[PATCH] D36432: [IPSCCP] Add function specialization ability

Daniel Berlin via Phabricator via llvm-commits llvm-commits at lists.llvm.org
Wed Aug 9 13:07:28 PDT 2017


dberlin added a comment.

In https://reviews.llvm.org/D36432#836883, @mssimpso wrote:

> In https://reviews.llvm.org/D36432#835343, @davide wrote:
>
> > Very neat work, thanks, this was in my todolist for a while :)
> >  Some meta comments, I'll try to find some time to review this more carefully this week.
>
>
> Thanks for taking a look!
>
> > I wonder if we're at a point where it makes sense to split the lattice solver from the transforms, as with your partial specialization code SCCP is growing a lot :)
> >  This would have also a bunch of other advantages, e.g. we could more easily try to plug arbitrary lattices (for example for variables/ranges/bits).
> >  IIRC Chris Lattner started a propagation enging a while ago, it should still be in tree, but unused.  What are your thoughts?
>
> Yes, I think I see what you're talking about. Analysis/SparsePropagation.h? I haven't looked at this closely yet, but I can see some advantages to using it. Any idea why SCCP hasn't already been switched over to use it?
>
> > 


Same as anything else - lack of time for someone ;)
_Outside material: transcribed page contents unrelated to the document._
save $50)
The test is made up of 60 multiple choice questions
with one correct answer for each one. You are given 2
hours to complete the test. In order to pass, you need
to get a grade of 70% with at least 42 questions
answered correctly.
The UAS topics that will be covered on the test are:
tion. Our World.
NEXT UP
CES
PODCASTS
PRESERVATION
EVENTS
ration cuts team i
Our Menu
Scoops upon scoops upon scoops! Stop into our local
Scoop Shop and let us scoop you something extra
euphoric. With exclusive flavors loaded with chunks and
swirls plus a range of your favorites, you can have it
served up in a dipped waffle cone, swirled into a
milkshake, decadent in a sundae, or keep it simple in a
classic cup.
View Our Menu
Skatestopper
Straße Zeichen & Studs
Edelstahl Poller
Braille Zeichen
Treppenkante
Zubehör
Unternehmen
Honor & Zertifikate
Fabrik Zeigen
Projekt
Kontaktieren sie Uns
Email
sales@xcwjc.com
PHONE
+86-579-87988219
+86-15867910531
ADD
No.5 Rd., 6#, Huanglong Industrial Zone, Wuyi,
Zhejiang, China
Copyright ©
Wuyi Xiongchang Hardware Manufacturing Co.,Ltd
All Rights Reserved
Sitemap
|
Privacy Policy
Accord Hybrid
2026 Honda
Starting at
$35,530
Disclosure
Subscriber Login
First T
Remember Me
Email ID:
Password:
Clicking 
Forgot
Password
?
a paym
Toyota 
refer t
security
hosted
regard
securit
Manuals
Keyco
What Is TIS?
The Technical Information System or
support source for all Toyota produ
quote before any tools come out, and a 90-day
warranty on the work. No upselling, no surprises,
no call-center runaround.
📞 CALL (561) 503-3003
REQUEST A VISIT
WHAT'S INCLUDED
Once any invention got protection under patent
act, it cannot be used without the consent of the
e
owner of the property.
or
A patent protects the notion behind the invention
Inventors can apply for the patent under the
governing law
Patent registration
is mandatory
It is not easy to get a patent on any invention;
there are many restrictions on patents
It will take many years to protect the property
We moved GCC' s SCCP to a generic sparse propagation engine.
As for performance - i'm with Davide.
Cloning as the end transformation is nice, but it also tends to be a harder cost model to get right.

GCC was unable to get this right in practice.  Most benefit from from IPSCCP is producing range info for each context.

> Am I right in thinking the comment about jump functions is about our IPSCCP infrastructure in general, rather than specialization specifically? If I understand correctly, jump functions (like in Callahan et al.) are a trade-off between the precision of the analysis and the time/space needed to solve it. They summarize functions and then propagate the summaries through call sites. I think our current IPSCCP implementation should (at least in theory) be more precise than this. For example, if we find out via constant propagation that a call is not executed, this could enable more propagation/specialization, etc. But again, this is a trade-off since we may have to revisit a large portion of the module. I would definitely appreciate your thoughts.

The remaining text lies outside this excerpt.